* _TASK_: Each entry below should be reproduced character for character.

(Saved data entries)
====

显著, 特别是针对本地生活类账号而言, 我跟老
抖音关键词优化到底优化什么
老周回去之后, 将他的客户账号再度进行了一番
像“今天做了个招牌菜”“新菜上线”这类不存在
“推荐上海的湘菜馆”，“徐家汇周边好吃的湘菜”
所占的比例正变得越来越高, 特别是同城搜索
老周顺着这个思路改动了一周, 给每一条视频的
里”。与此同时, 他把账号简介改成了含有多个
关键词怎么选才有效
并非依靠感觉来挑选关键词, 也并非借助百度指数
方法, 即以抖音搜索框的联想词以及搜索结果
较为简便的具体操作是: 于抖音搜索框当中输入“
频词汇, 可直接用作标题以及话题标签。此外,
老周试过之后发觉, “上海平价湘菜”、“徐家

====

* _EXERCISE RESPONSE_:
显著, 特别是针对本地生活类账号而言, 我跟老
抖音关键词优化到底优化什么
老周回去之后, 将他的客户账号再度进行了一番
像“今天做了个招牌菜”“新菜上线”这类不存在
“推荐上海的湘菜馆”，“徐家汇周边好吃的湘菜”
所占的比例正变得越来越高, 特别是同城搜索
老周顺着这个思路改动了一周, 给每一条视频的
里”。与此同时, 他把账号简介改成了含有多个
关键词怎么选才有效
并非依靠感觉来挑选关键词, 也并非借助百度指数
方法, 即以抖音搜索框的联想词以及搜索结果
较为简便的具体操作是: 于抖音搜索框当中输入“
频词汇, 可直接用作标题以及话题标签。此外,
老周试过之后发觉, “上海平价湘菜”、“徐家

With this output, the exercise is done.